▶ _THE TASK_
Which lines in the records below include the word "that"? Report each of them in full.

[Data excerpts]
▼

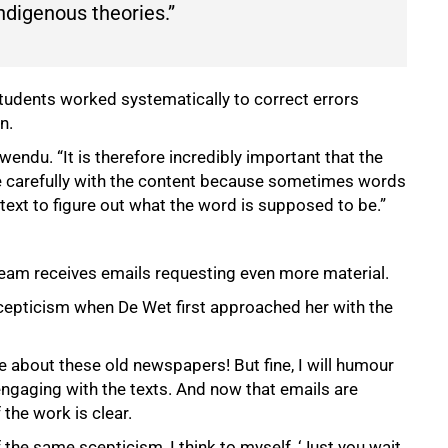
ndigenous theories.”
udents worked systematically to correct errors
n.
du. “It is therefore incredibly important that the
ge carefully with the content because sometimes words
ntext to figure out what the word is supposed to be.”
 team receives emails requesting even more material.
pticism when De Wet first approached her with the
e about these old newspapers! But fine, I will humour
ngaging with the texts. And now that emails are
the work is clear.
the same scepticism, I think to myself, ‘Just you wait.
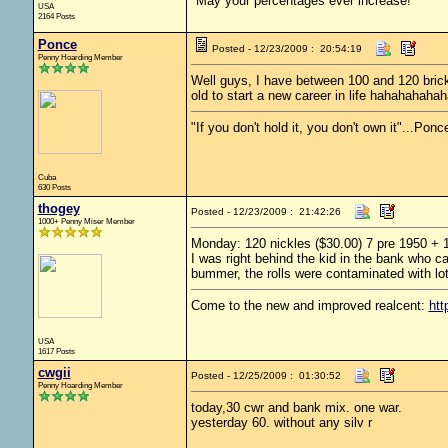
"May your percentages ever increase!"
USA
2164 Posts
Ponce
Posted - 12/23/2009 : 20:54:19
Penny Hoarding Member
Well guys, I have between 100 and 120 brick
old to start a new career in life hahahahaha
"If you don't hold it, you don't own it"...Ponc
Cuba
630 Posts
thogey
Posted - 12/23/2009 : 21:42:26
1000+ Penny Miser Member
Monday: 120 nickles ($30.00) 7 pre 1950 + 
I was right behind the kid in the bank who 
bummer, the rolls were contaminated with lots
Come to the new and improved realcent:
htt
USA
1617 Posts
cwgii
Posted - 12/25/2009 : 01:30:52
Penny Hoarding Member
today,30 cwr and bank mix. one war.
yesterday 60. without any silv r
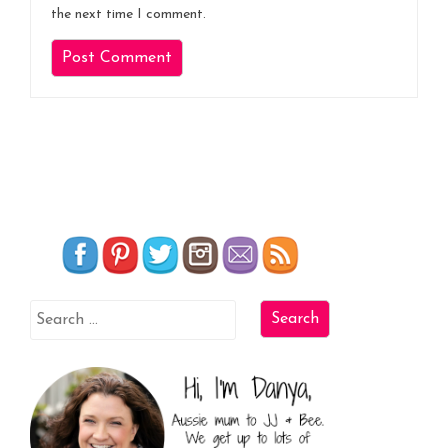
the next time I comment.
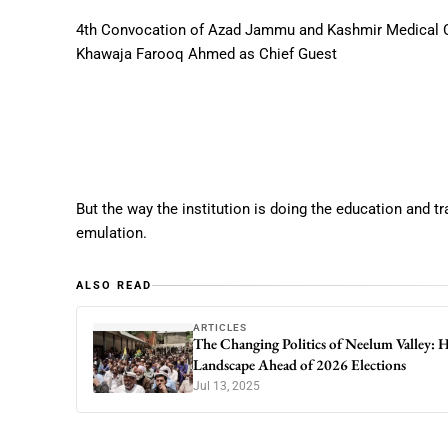
4th Convocation of Azad Jammu and Kashmir Medical C
Khawaja Farooq Ahmed as Chief Guest
But the way the institution is doing the education and t
emulation.
ALSO READ
ARTICLES
The Changing Politics of Neelum Valley:
Landscape Ahead of 2026 Elections
Jul 13, 2025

▲

▶ _ANSWER SECTION_
du. “It is therefore incredibly important that the
ngaging with the texts. And now that emails are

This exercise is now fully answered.